En droit pur, il n’existe plus de castes séparées. Tous les citoyens sont théoriquement dans le même rapport avec l’État. Ils ont un pouvoir égal de se faire représenter en son sein par ceux qu’ils préfèrent et qui représentent leurs opinions et leurs intérêts. C’est l’âge d’or du système parlementaire et de la démocratie bourgeoise; on proclame que l’égalité juridique et politique est une conquête fondamentale qui a ouvert la voie d’une amélioration continue des relations sociales et qui exclut de nouveaux heurts révolutionnaires et la répétition des tragédies de la Terreur.

Depuis plusieurs générations déjà, la critique prolétarienne a démasqué radicalement ce mensonge colossal. Son analyse des rapports économiques réels a démontré que la liberté politique et juridique n’est que la liberté de vendre sa propre force de travail qui est en réalité une nécessité implacable, la majorité des hommes n’ayant pas d’autre moyen d’échapper à la faim.

En politique, l’État n’est pas l’expression de la volonté d’une majorité populaire, mais le comité de défense des intérêts de la bourgeoisie dominante en faveur de laquelle le mécanisme parlementaire fonctionne exclusivement.

En philosophie, le règne de la raison n’est qu’une tromperie. L’homme ne peut pas user librement de son cerveau quand la liberté et la possibilité de satisfaire les exigences physiologiques et matérielles qui conditionnent toute la dynamique de l’individu lui font défaut; la limite ainsi imposée à sa raison est autrement rigoureuse que celle des vieux interdits religieux ou des rigueurs de la police absolutiste !

Selon l’interprétation romantique de la littérature bourgeoise de cette seconde phase, il y avait dans chaque village une lumière : l’instituteur, et un éteignoir : le prêtre.

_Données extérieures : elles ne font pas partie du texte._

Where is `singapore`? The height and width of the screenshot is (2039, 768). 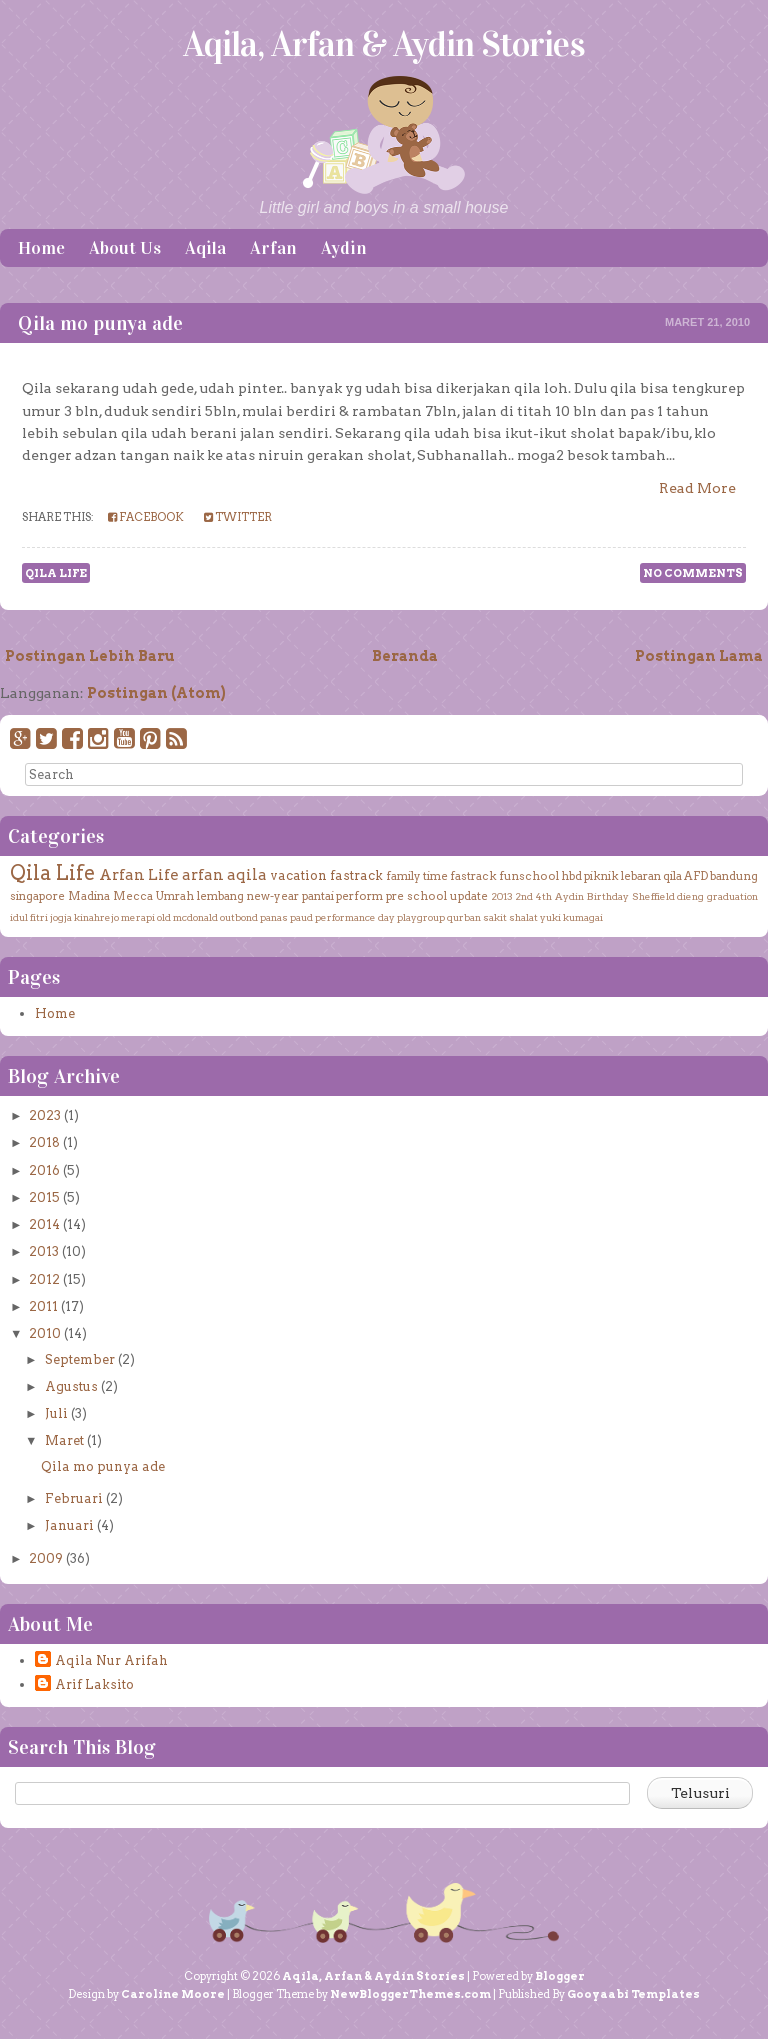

Le mensonge de cet éducationnisme et de ce culturisme démocratiques réside dans le fait qu’on ne peut pas attendre de l’homme qu’il se forme une opinion libre et consciente avant d’avoir pu satisfaire ses besoins et défendre ses intérêts. Scientifiquement, logiquement, c’est exactement le contraire qui doit se produire : d’abord manger, et seulement ensuite, peut-être, se former des opinions.

Non seulement la critique théorique des révolutionnaires, mais les faits de l’histoire la plus récente sont en train de reléguer parmi les fantômes du passé ces hypocrisies de l’idéologie démocratique. Non seulement la panacée du système représentatif bourgeois n’a jamais fait cesser les heurts entre classes aux intérêts opposés à l’intérieur des divers pays, mais le développement des nouvelles formes économiques du capitalisme monopoliste et les luttes pour la suprématie coloniale ont précipité les peuples dans des crises profondes et dans des massacres de loin plus sanglants que la révolution bourgeoise. Non seulement le capitalisme a eu besoin de la lutte armée pour s’ouvrir les voies de l’histoire, mais il emploie et sécrète la violence à chaque stade de son développement.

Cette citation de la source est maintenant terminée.